Eight of the injured arrived in the United States on Friday from Germany, where they and nine others had been flown days after the Jan. 8 missile strike on Iraq’s Ain al-Asad air base. The nine still in Germany are receiving treatment and evaluation at Landstuhl Regional Medical Center, the largest U.S. military hospital outside the continental United States.
Jonathan Hoffman, the chief Pentagon spokesman, said the eight in the U.S. will be treated at Walter Reed National Military Medical Center in Bethesda, Maryland, or at their home bases. The exact nature of their injuries and their service and unit affiliations were not disclosed.

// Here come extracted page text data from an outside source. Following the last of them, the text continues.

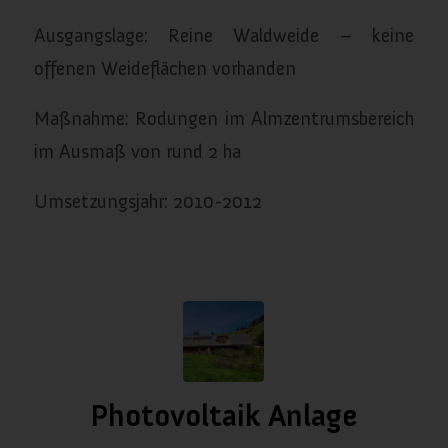
Ausgangslage: Reine Waldweide – keine
offenen Weideflächen vorhanden
Maßnahme: Rodungen im Almzentrumsbereich
im Ausmaß von rund 2 ha
Umsetzungsjahr: 2010-2012
Photovoltaik Anlage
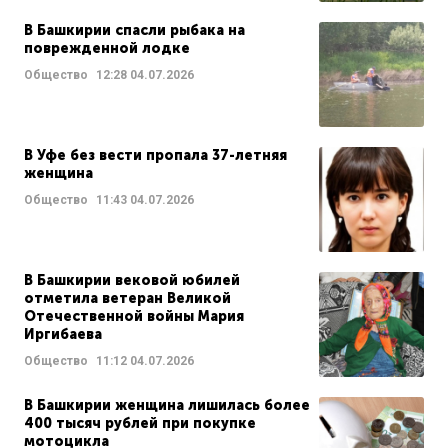
В Башкирии спасли рыбака на
поврежденной лодке
Общество
12:28
04.07.2026
В Уфе без вести пропала 37-летняя
женщина
Общество
11:43
04.07.2026
В Башкирии вековой юбилей
отметила ветеран Великой
Отечественной войны Мария
Иргибаева
Общество
11:12
04.07.2026
В Башкирии женщина лишилась более
400 тысяч рублей при покупке
мотоцикла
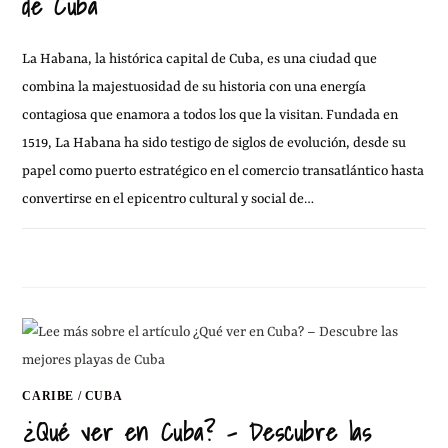
de Cuba
La Habana, la histórica capital de Cuba, es una ciudad que
combina la majestuosidad de su historia con una energía
contagiosa que enamora a todos los que la visitan. Fundada en
1519, La Habana ha sido testigo de siglos de evolución, desde su
papel como puerto estratégico en el comercio transatlántico hasta
convertirse en el epicentro cultural y social de…
SIN COMENTARIOS
14 SEPTIEMBRE, 2024
CARIBE
/
CUBA
¿Qué ver en Cuba? – Descubre las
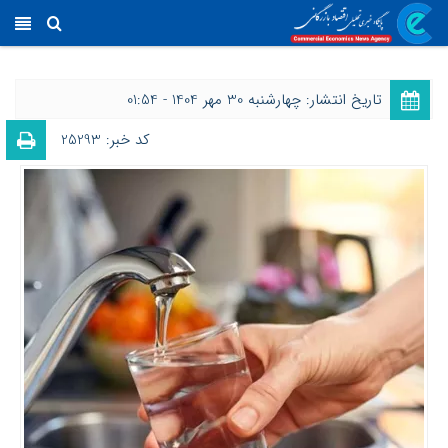
تاریخ انتشار: چهارشنبه 30 مهر 1404 - 01:54
کد خبر: 25293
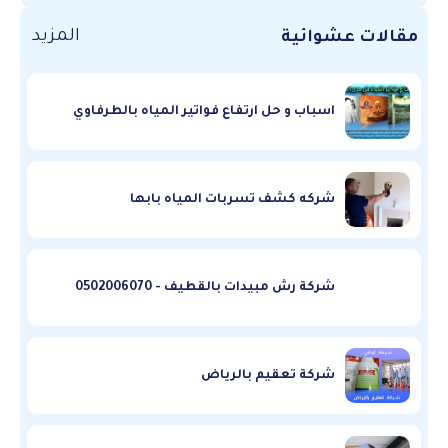
المزيد
مقالات عشوائية
اسباب و حل ارتفاع فواتير المياه بالطرفاوي
شركه كشف تسربات المياه بابها
شركة رش مبيدات بالقطيف - 0502006070
شركة تعقيم بالرياض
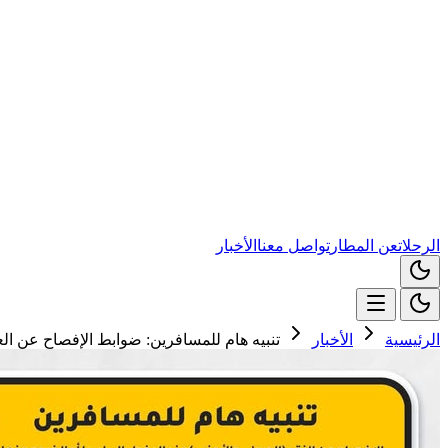
الرحلات
عن المطار
تواصل معنا
الأخبار
الرئيسية
الأخبار
تنبيه هام للمسافرين: ضوابط الإفصاح عن الع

Trump had initially said he was told that no troops had been injured in the strike, which Iran carried out as retaliation for a U.S. drone strike in Baghdad that killed Iran’s most powerful general, Qassem Soleimani, on Jan. 3. The military said symptoms of concussion or traumatic brain injury were not immediately reported after the strike and in some cases became known days later. Many were in bunkers before nearly a dozen Iranian ballistic missiles exploded.